A wrongdoer is liable for the ultimate result, even where mistake or negligence of a treating doctor compounds the injury.  An initial tortfeasor may be held responsible for all subsequent injuries, including those caused by medical negligence.  This rule applies even where the initial and subsequent tortfeasors are both doctors.  In this case, be aware that there may be multiple parties to the lawsuit; each trying to settle for only its part of the total damage.

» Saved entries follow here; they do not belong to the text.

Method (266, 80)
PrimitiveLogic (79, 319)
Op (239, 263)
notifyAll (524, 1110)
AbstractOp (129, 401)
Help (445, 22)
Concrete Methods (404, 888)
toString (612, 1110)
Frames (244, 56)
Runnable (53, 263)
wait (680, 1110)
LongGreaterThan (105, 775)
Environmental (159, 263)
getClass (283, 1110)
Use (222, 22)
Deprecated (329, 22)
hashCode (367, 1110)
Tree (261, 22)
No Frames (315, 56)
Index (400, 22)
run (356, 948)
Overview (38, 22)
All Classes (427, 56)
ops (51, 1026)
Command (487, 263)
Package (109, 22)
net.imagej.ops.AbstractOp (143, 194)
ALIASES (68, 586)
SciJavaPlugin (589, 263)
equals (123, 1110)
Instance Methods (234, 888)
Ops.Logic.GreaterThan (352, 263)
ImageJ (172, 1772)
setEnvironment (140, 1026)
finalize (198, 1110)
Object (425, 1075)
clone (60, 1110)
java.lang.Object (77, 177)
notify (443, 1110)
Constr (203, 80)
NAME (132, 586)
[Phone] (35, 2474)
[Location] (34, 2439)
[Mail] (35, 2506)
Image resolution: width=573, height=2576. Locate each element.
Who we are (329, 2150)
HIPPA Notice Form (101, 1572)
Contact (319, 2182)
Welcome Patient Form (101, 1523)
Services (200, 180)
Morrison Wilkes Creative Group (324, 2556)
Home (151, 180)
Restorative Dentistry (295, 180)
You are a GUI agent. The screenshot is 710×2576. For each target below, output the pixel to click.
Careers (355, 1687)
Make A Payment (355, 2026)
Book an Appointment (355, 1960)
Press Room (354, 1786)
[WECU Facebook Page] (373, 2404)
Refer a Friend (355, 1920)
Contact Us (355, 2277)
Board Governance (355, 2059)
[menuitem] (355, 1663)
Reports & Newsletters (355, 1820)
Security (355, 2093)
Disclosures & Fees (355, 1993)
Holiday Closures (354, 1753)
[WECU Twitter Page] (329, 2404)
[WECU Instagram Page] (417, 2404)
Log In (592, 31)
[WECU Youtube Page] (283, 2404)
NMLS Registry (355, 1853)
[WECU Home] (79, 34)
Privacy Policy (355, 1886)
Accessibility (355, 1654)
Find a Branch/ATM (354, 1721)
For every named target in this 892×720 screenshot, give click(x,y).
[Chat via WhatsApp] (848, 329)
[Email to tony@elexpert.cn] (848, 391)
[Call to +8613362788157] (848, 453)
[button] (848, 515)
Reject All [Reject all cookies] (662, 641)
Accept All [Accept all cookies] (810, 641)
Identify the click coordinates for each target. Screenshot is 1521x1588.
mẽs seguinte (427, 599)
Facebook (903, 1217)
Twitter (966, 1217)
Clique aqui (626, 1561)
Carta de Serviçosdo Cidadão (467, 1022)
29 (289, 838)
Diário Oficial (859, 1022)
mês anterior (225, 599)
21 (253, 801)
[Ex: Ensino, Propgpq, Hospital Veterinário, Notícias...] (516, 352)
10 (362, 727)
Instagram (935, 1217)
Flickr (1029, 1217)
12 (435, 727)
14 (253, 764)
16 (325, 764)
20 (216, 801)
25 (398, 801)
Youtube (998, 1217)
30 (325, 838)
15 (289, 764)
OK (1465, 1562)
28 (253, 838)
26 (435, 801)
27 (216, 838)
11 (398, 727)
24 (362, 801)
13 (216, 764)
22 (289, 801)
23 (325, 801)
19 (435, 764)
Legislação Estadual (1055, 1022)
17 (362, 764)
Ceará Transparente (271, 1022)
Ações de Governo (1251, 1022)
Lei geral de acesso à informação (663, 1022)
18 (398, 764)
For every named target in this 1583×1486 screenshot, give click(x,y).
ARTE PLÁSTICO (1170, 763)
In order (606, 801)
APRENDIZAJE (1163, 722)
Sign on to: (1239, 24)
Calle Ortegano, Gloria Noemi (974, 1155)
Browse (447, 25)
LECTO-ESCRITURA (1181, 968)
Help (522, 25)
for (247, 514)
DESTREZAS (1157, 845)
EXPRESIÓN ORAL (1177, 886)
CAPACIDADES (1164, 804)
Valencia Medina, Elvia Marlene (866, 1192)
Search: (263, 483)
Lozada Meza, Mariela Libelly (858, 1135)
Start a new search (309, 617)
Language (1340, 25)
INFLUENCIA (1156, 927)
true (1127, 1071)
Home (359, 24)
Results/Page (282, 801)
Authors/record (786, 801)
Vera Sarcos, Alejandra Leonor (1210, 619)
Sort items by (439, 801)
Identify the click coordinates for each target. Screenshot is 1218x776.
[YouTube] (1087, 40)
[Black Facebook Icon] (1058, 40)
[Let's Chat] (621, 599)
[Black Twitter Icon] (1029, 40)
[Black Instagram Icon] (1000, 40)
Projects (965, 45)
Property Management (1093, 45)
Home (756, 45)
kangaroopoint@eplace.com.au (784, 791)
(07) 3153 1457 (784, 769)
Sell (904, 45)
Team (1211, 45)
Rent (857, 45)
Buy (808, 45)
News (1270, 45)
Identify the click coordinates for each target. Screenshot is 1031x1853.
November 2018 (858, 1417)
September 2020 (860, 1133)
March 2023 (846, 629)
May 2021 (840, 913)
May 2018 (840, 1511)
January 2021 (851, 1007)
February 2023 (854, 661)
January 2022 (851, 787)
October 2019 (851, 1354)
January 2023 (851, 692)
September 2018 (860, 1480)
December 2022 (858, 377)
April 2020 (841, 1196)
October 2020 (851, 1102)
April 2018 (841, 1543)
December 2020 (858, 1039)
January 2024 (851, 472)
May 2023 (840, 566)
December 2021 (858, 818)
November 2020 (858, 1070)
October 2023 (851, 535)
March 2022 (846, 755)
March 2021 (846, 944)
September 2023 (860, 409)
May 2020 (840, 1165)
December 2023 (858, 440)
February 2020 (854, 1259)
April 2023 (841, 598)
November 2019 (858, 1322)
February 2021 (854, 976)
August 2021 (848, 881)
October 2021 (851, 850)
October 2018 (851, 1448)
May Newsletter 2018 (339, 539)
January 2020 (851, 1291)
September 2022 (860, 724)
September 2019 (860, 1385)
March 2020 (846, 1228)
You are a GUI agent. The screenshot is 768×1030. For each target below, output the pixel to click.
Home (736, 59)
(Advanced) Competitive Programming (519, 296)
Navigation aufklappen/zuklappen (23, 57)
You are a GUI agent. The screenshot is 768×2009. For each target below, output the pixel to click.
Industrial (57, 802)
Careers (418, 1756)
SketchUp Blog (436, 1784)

Where a defense expert’s version of events suggests that surgery was not indicated, and surgery would make the injury worse, the Court would have to charge the jury using the intervening cause instruction: Where one who has suffered personal injuries as a result of the negligence of another seeks medical treatment from a physician or surgeon, and the injured person’s injuries are thereafter aggravated or increased by the negligence, mistake, or lack of skill of such treatment, the law regards the negligence of the one causing the original injury as the proximate cause of the damages flowing from the later negligent, unskillful, or unsuccessful treatment of the physician or surgeon.

Although a mediator may not advise the parties of the law applicable to the case at hand, he/she must be aware of the present state of the law, and must see that all parties are guided accordingly.  If one party is obviously mistaken as to the law, the mediator may suggest that the party (if pro se) consult an attorney before continuing with the mediation.